Protokoll der Sitzung vom 31.05.2018

Dennoch sei mir an dieser Stelle gestattet, Herr Ritter, dass Ihre Kritik, dass der Adressat hier der falsche sei, gerade aus Ihrer Richtung völlig unberechtigt ist. Das würde ja bedeuten, dass jegliche Anträge, die von Ihnen kommen, die Entschließungsanträge „Die Landesregierung möge sich im Bundesrat dafür einsetzen …“ – Sie sind doch immer derjenige, der …

(Peter Ritter, DIE LINKE: Dafür ist sie zuständig. Da, wo sie zuständig ist.)

Ja, und auch in diesem Fall ist das zuständig gewesen.
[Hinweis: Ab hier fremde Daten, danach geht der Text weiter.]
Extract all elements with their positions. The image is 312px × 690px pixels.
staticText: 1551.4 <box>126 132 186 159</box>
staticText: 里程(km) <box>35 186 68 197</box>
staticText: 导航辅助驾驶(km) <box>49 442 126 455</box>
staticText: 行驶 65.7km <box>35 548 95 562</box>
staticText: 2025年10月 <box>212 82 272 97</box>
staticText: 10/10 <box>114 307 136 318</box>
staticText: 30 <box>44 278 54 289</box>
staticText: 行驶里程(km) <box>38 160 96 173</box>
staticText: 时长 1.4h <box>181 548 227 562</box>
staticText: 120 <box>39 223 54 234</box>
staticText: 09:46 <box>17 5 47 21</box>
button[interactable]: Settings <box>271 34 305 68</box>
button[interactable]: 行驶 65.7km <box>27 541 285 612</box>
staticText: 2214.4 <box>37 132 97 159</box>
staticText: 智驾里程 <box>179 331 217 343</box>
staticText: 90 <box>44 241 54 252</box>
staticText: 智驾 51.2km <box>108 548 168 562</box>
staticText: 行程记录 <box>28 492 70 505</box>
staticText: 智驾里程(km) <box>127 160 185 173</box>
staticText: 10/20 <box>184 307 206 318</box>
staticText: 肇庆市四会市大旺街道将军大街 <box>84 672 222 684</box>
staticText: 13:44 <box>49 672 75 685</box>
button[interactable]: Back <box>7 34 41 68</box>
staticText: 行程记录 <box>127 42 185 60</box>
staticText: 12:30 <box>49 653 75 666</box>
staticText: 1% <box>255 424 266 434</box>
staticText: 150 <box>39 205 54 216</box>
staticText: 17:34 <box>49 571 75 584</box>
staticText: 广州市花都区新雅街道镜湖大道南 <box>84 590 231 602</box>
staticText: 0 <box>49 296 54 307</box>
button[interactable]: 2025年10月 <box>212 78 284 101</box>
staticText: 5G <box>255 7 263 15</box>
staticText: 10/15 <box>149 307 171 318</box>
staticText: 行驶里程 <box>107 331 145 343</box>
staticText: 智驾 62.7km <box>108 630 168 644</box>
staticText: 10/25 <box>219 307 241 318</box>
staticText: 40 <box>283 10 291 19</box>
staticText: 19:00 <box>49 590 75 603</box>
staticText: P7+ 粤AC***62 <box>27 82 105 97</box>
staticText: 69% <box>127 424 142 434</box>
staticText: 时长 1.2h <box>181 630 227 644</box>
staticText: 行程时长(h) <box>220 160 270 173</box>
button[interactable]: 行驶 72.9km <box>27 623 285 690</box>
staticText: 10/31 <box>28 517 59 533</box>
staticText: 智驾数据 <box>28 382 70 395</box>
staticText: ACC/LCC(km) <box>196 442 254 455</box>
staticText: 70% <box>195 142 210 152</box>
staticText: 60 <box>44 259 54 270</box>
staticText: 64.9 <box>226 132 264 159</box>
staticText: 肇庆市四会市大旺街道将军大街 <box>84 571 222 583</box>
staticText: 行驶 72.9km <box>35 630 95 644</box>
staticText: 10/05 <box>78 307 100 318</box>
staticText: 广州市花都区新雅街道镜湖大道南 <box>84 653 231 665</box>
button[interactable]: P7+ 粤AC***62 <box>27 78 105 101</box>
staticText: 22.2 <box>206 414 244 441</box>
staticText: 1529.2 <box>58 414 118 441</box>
(Peter Ritter, DIE LINKE: Nein, ist sie eben nicht! Sie haben den Traditionserlass immer noch nicht verstanden.)

Es war völlig, völlig daneben, ein völliger Fehlgriff.

(Peter Ritter, DIE LINKE: Mein Gott! Also, so was, du!)

Ihr Debattenbeitrag – das war ja absolut unterirdisch.

(Peter Ritter, DIE LINKE: Ja, damit haben Sie nicht gerechnet. Deswegen suchen Sie jetzt nach Ausreden, ne?!)

Wir ziehen den Antrag zurück und bedanken uns für die Debatte. Wir haben hier mal aufgerüttelt.

(Peter Ritter, DIE LINKE: Sie haben gedacht, Herr Ritter hetzt jetzt richtig gegen Arndt. Den Gefallen habe ich Ihnen nicht getan.)

Das war richtig und wichtig. – Vielen Dank.

(Beifall vonseiten der Fraktion der AfD – Heiterkeit bei Peter Ritter, DIE LINKE: Reingefallen! Reingefallen!)

Weitere Wortmeldungen liegen mir nicht vor. Ich schließe die Aussprache.

(Elisabeth Aßmann, SPD: Mann, Mann, Mann, Mann! Ehrlich!)

Da der Antragsteller im Rahmen der Debatte den Antrag zurückgezogen hat, ist eine Abstimmung obsolet.

(Peter Ritter, DIE LINKE: Wertvolle Lebenszeit verschwendet.)

Ich rufe auf den Tagesordnungspunkt 29: Beratung des Antrages der Fraktion DIE LINKE – Haftvermeidung statt Ersatzfreiheitsstrafe, Drucksache 7/2156.

Antrag der Fraktion DIE LINKE Haftvermeidung statt Ersatzfreiheitsstrafe – Drucksache 7/2156 –

Das Wort zur Begründung hat für die Fraktion DIE LINKE die Abgeordnete Frau Bernhardt.

Sehr geehrte Frau Präsidentin! Sehr geehrte Damen und Herren! Wenn Sie in den vergangenen Monaten und Wochen die Medien aufmerksam verfolgt haben, ist Ihnen sicherlich aufgefallen, dass häufiger über die Strafbarkeit des Schwarzfahrens diskutiert wurde. Da kam dann die Frage auf, ob es gerecht ist, jemanden wegen Schwarzfahrens ins Gefängnis zu stecken, oder ob man diese Tat nicht lieber zu einer Ordnungswidrigkeit machen sollte.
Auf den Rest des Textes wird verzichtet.